10 septembre > Beaux-Arts France

"Il est temps de faire de Fragonard un peintre profond ", écrivait dès 1987 Philippe Sollers dans l’un de ses livres les plus inspirés, Les surprises de Fragonard (que Gallimard réédite aujourd’hui), soit juste avant que la France ne consacre au peintre sa première grande rétrospective. Tardive. Alors que ses confrères et contemporains Poussin et Watteau, eux, sont reconnus et célébrés depuis bien longtemps. Pourquoi cet artiste majeur, qui signait parfois ses tableaux d’un simple "Frago", est-il resté si longtemps "méconnu" (Sollers dixit), voire minoré ? Peut-être parce que sa vie - naissance à Grasse en 1732, mort à Paris en 1806, avec, de 1756 à 1761, l’inévitable passage par l’Académie de France, à Rome -, nous demeure relativement mystérieuse.
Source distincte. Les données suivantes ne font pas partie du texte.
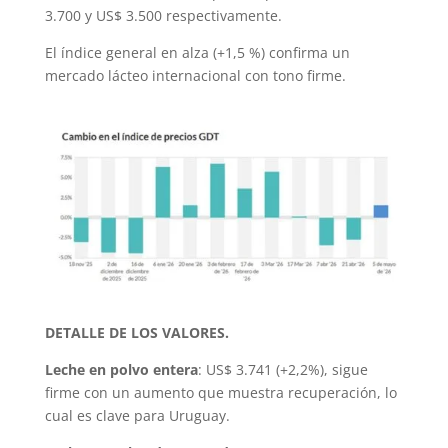
3.700 y US$ 3.500 respectivamente.
El índice general en alza (+1,5 %) confirma un
mercado lácteo internacional con tono firme.
DETALLE DE LOS VALORES.
Leche en polvo entera
: US$ 3.741 (+2,2%), sigue
firme con un aumento que muestra recuperación, lo
cual es clave para Uruguay.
Parce qu’il est mort trop tard pour être purement XVIIIe, trop tôt pour être romantique, même si certaines de ses œuvres, et sa technique picturale, rapide, nerveuse, à larges traits de pinceau, en préfigurent la modernité. Peut-être aussi, surtout, parce qu’autour de 1790, sa fille chérie Rosalie étant morte deux ans auparavant, il renonce progressivement à son art. Comment peindre la joie de vivre, les plaisirs de la chair et l’insouciance de l’Ancien Régime, lorsqu’on est soi-même meurtri et que la France entre dans une période de révolution(s) ?

L’exposition qui se tient au musée du Luxembourg, à Paris, du 16 septembre au 24 janvier, et qu’accompagne le subtil album de Guillaume Faroult, conservateur en chef au Louvre chargé des peintures du XVIIIe siècle, a choisi de présenter le Fragonard "amoureux, galant et libertin", depuis ses débuts encore sous la houlette de son maître Boucher jusqu’aux allégories amoureuses des années 1770. Histoire de se plonger dans quelques moments de grâce en suspens, comme ces Hasards heureux de l’escarpolette, l’un de ses chefs-d’œuvre emblématiques. J.-C. P.